昨夜の座敷着が壁にかかって、襦袢の赤い裏を開いていた。
駒子は十能を持って、器用に梯子を上って来ると、
「病人の部屋からだけれど、火はきれいだって言いますわ」と、結いたての髪を伏せながら、火燵の灰を掻き起して、病人は腸結核で、もう故郷へ死にに帰ったのだと話した。
故郷とはいえ、息子はここで生れたのではない。ここは母の村なのだ。母は港町で芸者を勤め上げた後も、踊の師匠としてそこにとどまっていたが、まだ五十前で中風をわずらい、療養かたがたこの温泉へ帰って来た。息子は小さい時から機械が好きで、せっかく時計屋に入っていたから、港町に残して置いたところ、間もなく東京に出て、夜学に通っていたらしい。体の無理が重なったのだろう。今年二十六という。

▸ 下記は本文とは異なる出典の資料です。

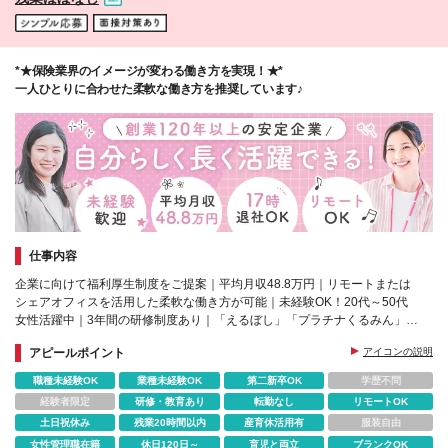
国：広島/島根/岡山/鳥取/山口/香川/徳島/高知/愛媛 ◆
九州・沖縄：福岡/長崎/佐賀/熊本/鹿児島/大分/宮崎/沖
縄 (変更の範囲)上記を除く当社関連勤務地
*★保険業界のイメージが変わる働き方を実現！★*
一人ひとりに合わせた柔軟な働き方を推奨しています♪
仕事内容
企業に向けて福利厚生制度をご提案｜平均月収48.8万円｜リモートまたは
シェアオフィスを活用した柔軟な働き方が可能｜未経験OK！20代～50代
女性活躍中｜3年間の研修制度あり｜「えるぼし」「プラチナくるみん」認
定
アピールポイント
アイコンの説明
職種未経験OK
業種未経験OK
第二新卒OK
学歴不問
経験者限定
研修・教育あり
転勤なし
リモートOK
土日祝休み
残業20時間以内
産育休活用有
服装自由
女性管理職在籍
休日120日～
育児と両立
ブランクOK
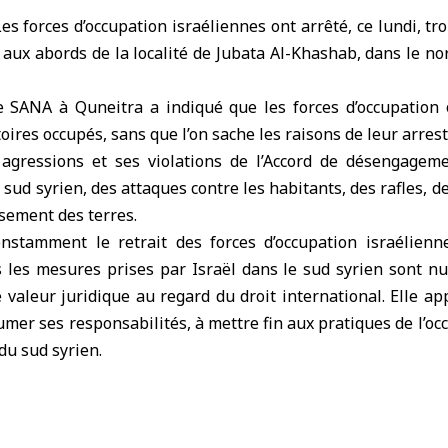
es forces d’occupation israéliennes
ont arrêté, ce lundi, tro
aux abords de la localité de Jubata Al-Khashab, dans le n
 SANA à Quneitra a indiqué que les forces d’occupation o
toires occupés, sans que l’on sache les raisons de leur arrest
 agressions et ses violations de l’Accord de désengage
sud syrien, des attaques contre les habitants, des rafles, d
sement des terres.
nstamment le retrait des forces d’occupation israélienne
s les mesures prises par Israël dans le sud syrien sont nu
 valeur juridique au regard du droit international. Elle a
mer ses responsabilités, à mettre fin aux pratiques de l’occ
du sud syrien.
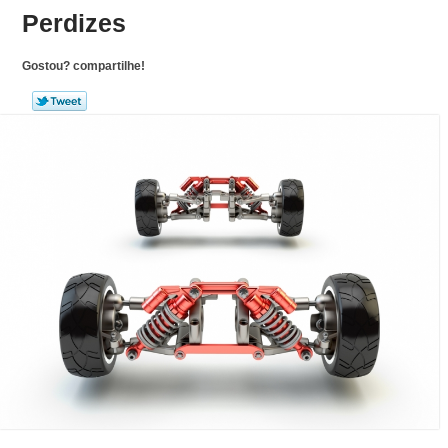
Perdizes
Gostou? compartilhe!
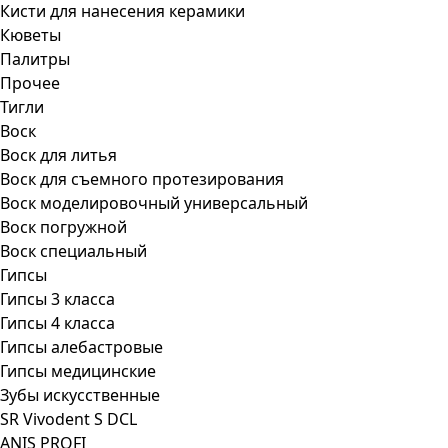
Кисти для нанесения керамики
Кюветы
Палитры
Прочее
Тигли
Воск
Воск для литья
Воск для съемного протезирования
Воск моделировочный универсальный
Воск погружной
Воск специальный
Гипсы
Гипсы 3 класса
Гипсы 4 класса
Гипсы алебастровые
Гипсы медицинские
Зубы искусственные
SR Vivodent S DCL
ANIS PROFI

それだけを駒子は一気に話したけれども、息子を連れて帰った娘がなにものであるか、どうして駒子がこの家にいるのかというようなことには、やはり一言も触れなかった。
しかしそれだけでも、宙に吊るされたようなこの部屋の工合では、駒子の声が八方へ洩れそうで、島村は落ちついていられなかった。
門口を出しなに、ほの白いものが眼について振り返ると、桐の三味線箱だった。実際よりも大きく長いものに感じられて、これを座敷へ担いで行くなんて嘘のような気がしていると、煤けた襖があいて、
「駒ちゃん、これを跨いじゃいけないの?」
澄み上って悲しいほど美しい声だった。どこかから木魂が返って来そうであった。
島村は聞き覚えている、夜汽車の窓から雪のなかの駅長を呼んだ、あの葉子の声である。
「いいわ」と、駒子が答えると、葉子は山袴でひょいと三味線を跨いだ。ガラスの溲瓶をさげていた。
駅長と知合いらしい昨夜の話しぶりでも、この山袴でも、葉子がここらあたりの娘なことは明らかだが、派手な帯が半ば山袴の上に出ているので、山袴の蒲色と黒とのあらい木綿縞はあざやかに引き立ち、めりんすの長い袂も同じわけでなまめかしかった。山袴の股は膝の少し上で割れているから、ゆっくり膨らんで見え、しかも硬い木綿がひきしまって見え、なにか安らかであった。
しかし葉子はちらっと刺すように島村を一目見ただけで、ものも言わずに土間を通り過ぎた。
島村は表に出てからも、葉子の目つきが彼の額の前に燃えていそうでならなかった。それは遠いともし火のように冷たい。なぜならば、汽車の窓ガラスに写る葉子の顔を眺めているうちに、野山のともし火がその彼女の顔の向うを流れ去り、ともし火と瞳とが重なって、ぽうっと明るくなった時、島村はなんともいえぬ美しさに胸が顫えた、その昨夜の印象を思い出すからであろう。それを思い出すと、鏡のなかいっぱいの雪のなかに浮んだ、駒子の赤い頬も思い出されて来る。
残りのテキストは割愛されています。